Clause 36 deals with collective investment schemes. In the 2011 Budget the Chancellor announced his intention to legislate to authorise tax transparent collective investment schemes to be constituted by the contractual arrangements under the UCITS IV directive. According to the impact note:
“The policy objective is to ensure that the UK can compete as a fund domicile for tax transparent funds.”
In other words, the measure is designed to ensure that the UK remains competitive in the asset management market alongside other European jurisdictions such as Luxembourg and Ireland. The move has, not surprisingly, been strongly supported by the Investment Management Association, which represents the asset management industry in the UK. Clause 36 provides powers for the appropriate taxation for capital gains made by UK investors on assets held in such collective investment schemes, and it empowers the Treasury to define in regulations the types of scheme that will be affected.
One concern is that the structure of those schemes will not have been determined at that stage, so the clause will grant a power to define in regulations something that the Government have not yet outlined. I would be grateful for the Minister’s comments on that. The impact note states:
“This measure is expected to have a negligible impact on the Exchequer”,
but if such gains are deemed not to be chargeable under the new legislation, how much revenue will the Treasury forgo by implementing the rules? As I have mentioned, the introduction of the tax transparent fund is designed to attract business to the UK. On whom will the changes have the most impact, and can the Minister provide the Committee with any figures on that matter from the consultations that have been carried out? Has the Treasury considered the potential for abuse of the rules, and can the Minister reassure the Committee about that? What anti-avoidance measures will the rules include?
I understand that clause 215 will be considered in conjunction with clause 36. Clause 215 fulfils a consequent requirement to allow the Treasury to provide, through regulations, an exemption or relief from stamp duty or stamp duty reserve tax for transactions related to collective investment schemes. I have no queries about that.
As the hon. Lady rightly pointed out, clause 36 and clause 215 fit together, and they facilitate the launch of tax transparent funds in the UK. As she pointed out, they are important to the long-term health of the fund management industry in the UK, which is the largest asset management sector in Europe. Other jurisdictions have tax transparent funds, which are attractive to investors, and the UK fund management sector is at a disadvantage as a consequence. The Government have sought to ensure that London remains competitive as a global financial centre. We identified when we came into office that this was one area where we needed to make further progress, so we have worked closely with the fund management sector on that. The hon. Lady is right that there are still issues outstanding about the nature of some of the vehicles that could take advantage of the scheme.
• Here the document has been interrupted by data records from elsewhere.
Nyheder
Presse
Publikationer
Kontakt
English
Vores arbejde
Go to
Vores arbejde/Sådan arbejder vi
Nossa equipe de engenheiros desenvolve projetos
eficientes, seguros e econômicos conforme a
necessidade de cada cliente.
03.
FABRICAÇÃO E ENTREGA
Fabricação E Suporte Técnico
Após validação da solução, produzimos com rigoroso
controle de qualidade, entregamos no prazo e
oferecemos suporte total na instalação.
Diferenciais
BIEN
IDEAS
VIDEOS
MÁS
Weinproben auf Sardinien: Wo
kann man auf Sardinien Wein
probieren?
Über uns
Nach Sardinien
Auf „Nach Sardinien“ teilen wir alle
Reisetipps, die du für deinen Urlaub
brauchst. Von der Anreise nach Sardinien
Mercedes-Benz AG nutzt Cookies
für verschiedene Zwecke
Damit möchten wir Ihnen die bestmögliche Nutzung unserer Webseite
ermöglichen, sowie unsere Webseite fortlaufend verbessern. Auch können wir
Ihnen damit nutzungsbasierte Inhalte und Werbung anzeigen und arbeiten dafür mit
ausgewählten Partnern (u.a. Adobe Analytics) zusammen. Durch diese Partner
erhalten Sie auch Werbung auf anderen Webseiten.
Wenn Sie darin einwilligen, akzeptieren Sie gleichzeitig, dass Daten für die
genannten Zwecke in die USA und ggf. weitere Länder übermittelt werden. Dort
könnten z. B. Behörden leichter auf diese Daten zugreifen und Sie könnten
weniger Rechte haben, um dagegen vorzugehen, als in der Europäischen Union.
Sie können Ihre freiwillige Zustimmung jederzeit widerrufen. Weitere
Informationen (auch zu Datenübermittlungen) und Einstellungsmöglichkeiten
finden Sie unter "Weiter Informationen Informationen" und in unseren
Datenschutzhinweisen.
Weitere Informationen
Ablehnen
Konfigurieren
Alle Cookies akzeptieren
There are two types of authorised tax transparent funds, both of which are contractual funds under the UCITS IV directive. One type is the co-ownership fund, which is a new type of fund structure in the UK but which is already in place and used extensively in other European member states. We are also considering the introduction of an authorised limited partnership fund, which will be based on the already well recognised unauthorised limited partnership vehicle currently used in the UK, with fully transparent income and gains. Given the availability of such funds in other domiciles, there is a commercial demand for a similar vehicle in the UK, and we anticipate that they will be available for use later this year. Once introduced, the tax transparent funds will enable UK fund managers to take advantage of the opportunities created by UCITS IV and establish master funds here in the UK.
The hon. Lady asked about the cost to the Exchequer. The tax transparent funds move the point of taxation from the funds to the investor, so it is not a case of there being no tax, but the point of taxation has been moved.
The hon. Lady also asked about the regulations, and her question reflects the uncertainty of the structure. The Treasury and the FSA have consulted widely on tax transparent funds, and they are considering the responses. The tax regulations will depend on the overall regulatory structure of the tax transparent funds, which is still being finalised in the light of the consultation. The tax regulations that provide the powers will be subject to approval by the House once the regulatory structure has been finalised.
There is a close link between the regulation and taxation of the funds. Under the previous Government, a tax regime was built up to assist the fund management industry, but the regulatory structure did not quite work for the investors, which is why we are trying to develop the regulatory structure in tandem with the FSA at the same time as developing the tax rules. We want not only a taxation structure that works for the funds, but a regulatory structure that works, too.